We’ve seen investors come back to the market. The thing that drives real estate the most is the availability of debt. And during the downturn, investors were passing on deals in the non-core markets because of the low loan-to-value ratios. You had rates that weren’t quite as competitive. And when you have that lack of debt that finances these transactions, you can’t have much activity.
But lenders are seeing the downturn wasn’t as bad in most non-core markets and they’re recovering faster than we thought from an operational perspective. So now there’s availability of debt across the spectrum, and local banks have jumped back into business again. There’s a lot of lending options available once again for non-core market assets now.
Why have the core markets bounced faster than the non-core markets?

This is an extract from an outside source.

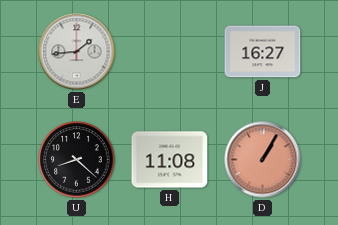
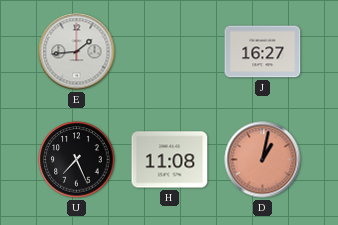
U: 8:22 -> 7:26
D: 1:05 -> 1:02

One of the biggest reasons is you’ve had stability of demand in a lot of those core markets. What everybody’s trying to do today after the financial crisis is balance the risk/reward continuum. Folks are asking, “Where can I earn a return that offers me the least amount of risk and also an inflation hedge?” And a New York City office building is about as safe as it gets.
And when you look internationally, the value of the dollar declining, so all of a sudden we look cheap and investors are buying into those big-city markets.
What advice would you give to buyers who are looking for properties in the non-core markets?
The most important thing is timing. Right now, we’re seeing a return to height-of-the-market pricing. Cap rates are compressing quite a bit, real estate operations are very strong and occupancy levels are pretty good. The current pricing level when combined with the low cost of debt allows a tremendous amount of cash flow and tremendous protection against risk of operations, and I think we’re going to see some significant valuation increases over the next couple of years in terms of real estate assets in the Midwest. So my advice to buyers right now is timing is critical and now’s the time to act.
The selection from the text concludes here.